Le hooliganisme passe au stade supérieur

À Casablanca, mais aussi dans les autres grandes villes du pays, des jeunes « supporteurs » chauffés à blanc profitent des matchs de football pour donner libre cours à leurs pulsions destructrices. Un phénomène d’autant plus inquiétant qu’il prend de l’am

Publié le 31 mars 2008 Lecture : 3 minutes.

C’est devenu un triste rituel. À chaque rencontre de football organisée au stade Mohammed-V, à Casablanca, les habitants et commerçants alentour prennent certaines précautions. Les premiers garent leur véhicule le plus loin possible et évitent de flâner dans les environs, les seconds ferment leur boutique. Les récents méfaits des « supporteurs » du Raja et du WAC, les deux grands clubs de la métropole économique, ont laissé des traces. Le 20 octobre dernier, à l’occasion d’un match de la Coupe du trône, le derby casablancais avait tourné au désastre. Outre les traditionnelles dégradations à l’intérieur du stade – sièges arrachés notamment – et des dégâts occasionnés aux biens privés et publics à l’extérieur, un jeune supporteur était décédé en tombant d’un bus, dans le quartier de Sidi Bernoussi. Et vingt-sept personnes, dont trois policiers, avaient été grièvement blessées. « C’est une violence qui est surtout le fait de garçons très jeunes », explique Mohamed Bouarab, journaliste sportif au quotidien casablancais Libération. « La plupart d’entre eux ont 15 ou 16 ans. Certains sont même moins âgés. Ils viennent le plus souvent des quartiers populaires, et leur seule motivation est la casse. Le football est secondaire. Ils viennent affronter les forces de l’ordre et dégrader les biens d’autrui. Et aussi se battre entre eux. » En octobre, des bus de la société M’Dina Bus avaient subi d’importants dégâts, chiffrés à environ 1 million de dirhams (100 000 euros).

Amendes et prison ferme
Malgré l’important dispositif policier mis en place dès le matin lors des rencontres à risques, les violences continuent. Toujours en octobre, le match de championnat entre le Raja et Meknès s’était lui aussi déroulé dans un climat détestable. Après les graves incidents d’octobre à Casa, les autorités avaient frappé fort. Plusieurs casseurs ont écopé de peines de prison de plusieurs mois, assorties d’une amende assez lourde (1 000 dirhams). Mais cela n’a pas eu l’effet dissuasif escompté. « Le problème ne concerne pas seulement les grandes villes, ajoute Mohamed Bouarab. On parle de la violence de certains supporteurs du WAC et du Raja, mais il ne faut pas oublier que ce sont ceux des FAR Rabat qui sont considérés comme les plus durs.

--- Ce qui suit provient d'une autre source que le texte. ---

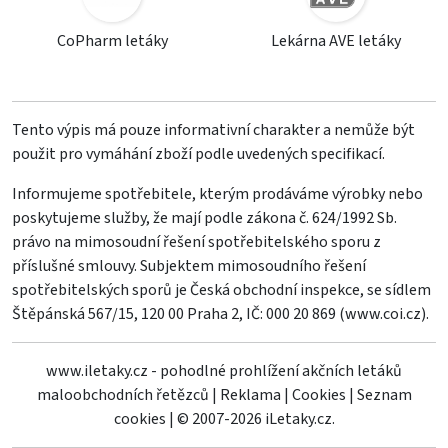
CoPharm letáky
Lekárna AVE letáky
Tento výpis má pouze informativní charakter a nemůže být
použit pro vymáhání zboží podle uvedených specifikací.
Informujeme spotřebitele, kterým prodáváme výrobky nebo
poskytujeme služby, že mají podle zákona č. 624/1992 Sb.
právo na mimosoudní řešení spotřebitelského sporu z
příslušné smlouvy. Subjektem mimosoudního řešení
spotřebitelských sporů je Česká obchodní inspekce, se sídlem
Štěpánská 567/15, 120 00 Praha 2, IČ: 000 20 869 (
www.coi.cz
).
www.iletaky.cz - pohodlné prohlížení akčních letáků
maloobchodních řetězců
|
Reklama
|
Cookies
|
Seznam
cookies
|
© 2007-2026 iLetaky.cz.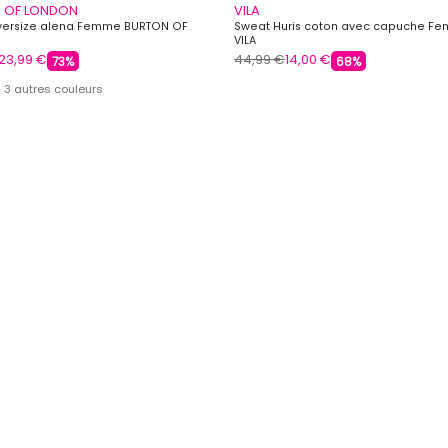
 OF LONDON
VILA
versize alena Femme BURTON OF
Sweat Huris coton avec capuche F
VILA
23,99 €
44,99 €
14,00 €
73%
68%
 3 autres couleurs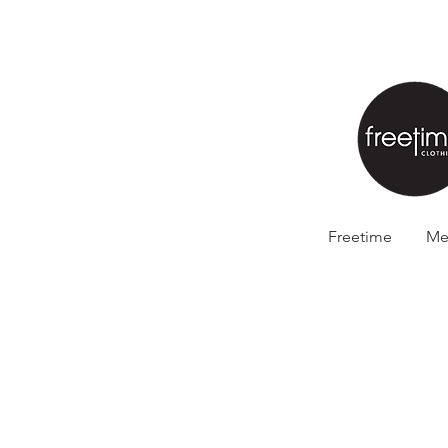
Freetime
Me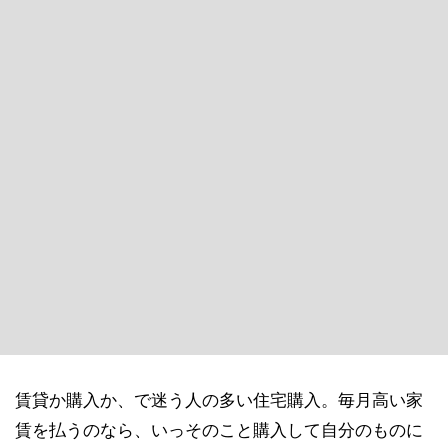
賃貸か購入か、で迷う人の多い住宅購入。毎月高い家
賃を払うのなら、いっそのこと購入して自分のものに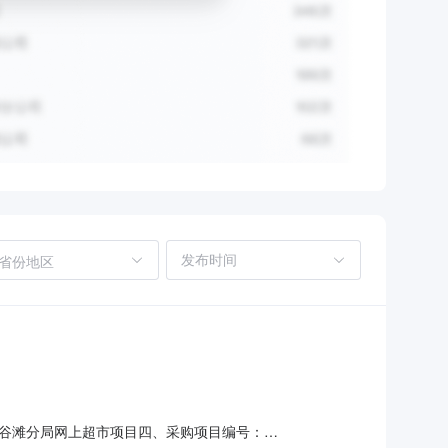
省份地区
谷滩分局网上超市项目四、采购项目编号：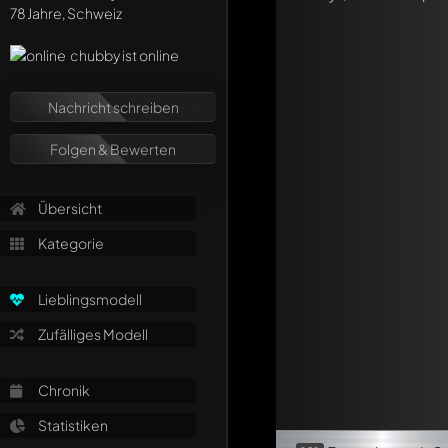
Jeder Kommentar kan
78 Jahre, Schweiz
Erwähne andere Mo
chubby ist online
Nachricht schreiben
Folgen & Bewerten
Übersicht
Kategorie
Lieblingsmodell
Zufälliges Modell
Chronik
Statistiken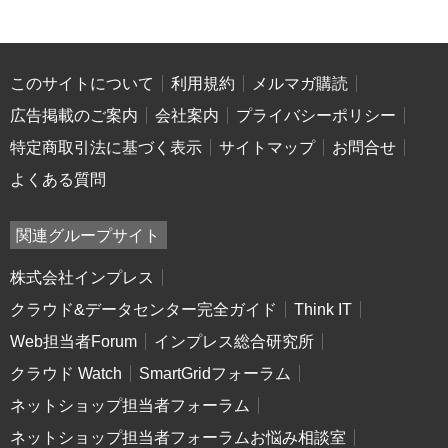
このサイトについて
利用規約
メルマガ購読
広告掲載のご案内
会社案内
プライバシーポリシー
特定商取引法に基づく表示
サイトマップ
お問合せ
よくある質問
関連グループサイト
株式会社インプレス
クラウド&データセンター完全ガイド
Think IT
Web担当者Forum
インプレス総合研究所
クラウド Watch
SmartGridフォーラム
ネットショップ担当者フォーラム
ネットショップ担当者フォーラムお悩み相談室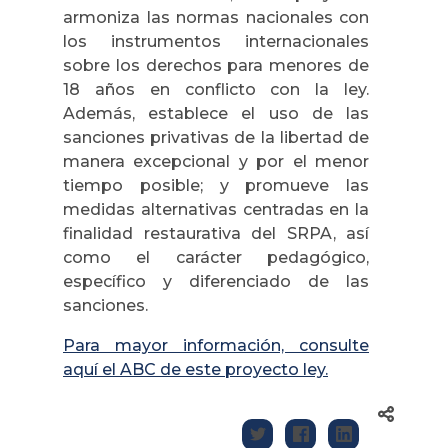
armoniza las normas nacionales con
los instrumentos internacionales
sobre los derechos para menores de
18 años en conflicto con la ley.
Además, establece el uso de las
sanciones privativas de la libertad de
manera excepcional y por el menor
tiempo posible; y promueve las
medidas alternativas centradas en la
finalidad restaurativa del SRPA, así
como el carácter pedagógico,
específico y diferenciado de las
sanciones.
Para mayor información, consulte
aquí el ABC de este proyecto ley.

Des cas de violences sont enregistrés un peu partout, y compris au niveau amateur. »
Pourtant, le journaliste rechigne à employer le terme de hooliganisme, tel qu’on l’entend en Europe, où le phénomène des fights (bagarres organisées à l’avance par des groupes de supporteurs qui ont lieu souvent loin des stades) est devenu un « art de vivre ». « Bien sûr, explique Mohamed Bouarab, ils savent ce qui se passe en Europe. Mais ici, comme sans doute dans d’autres pays d’Afrique du Nord, cette violence est davantage l’expression d’un malaise social. Les casseurs sont très jeunes – même si on peut trouver des adultes parmi eux – et très pauvres. » Constituent-ils pour autant des proies faciles pour les islamistes radicaux, qui recrutent surtout dans les quartiers défavorisés ? « Sincèrement, leur niveau d’instruction est tellement bas que je ne les vois pas répondre à des motivations politiques ou religieuses », estime Mohamed Bouarab.
Face à ces violences, les pouvoirs publics ont mis en place une batterie de mesures dont on pourra évaluer l’efficacité à moyen terme. Les mineurs non accompagnés ne peuvent plus – en théorie – pénétrer dans l’enceinte des stades, la vidéosurveillance et la présence policière ont été renforcées, et les fauteurs de troubles sont systématiquement traduits en justice. D’autres mesures de sécurité, évidentes en Europe, et qui incombent à la Fédération marocaine de football, devraient être respectées, telles que la numérotation des places et l’impression d’un nombre de billets égal à la capacité d’accueil des stades. À Casablanca, l’annonce de la construction d’un grand stade dans le quartier de Sidi Moumen, plutôt qu’à Bouskara, situé sur la route de l’aéroport, a été accueillie comme un soulagement par les habitants des environs du stade Mohammed-V où le prix du mètre carré est en chute libre.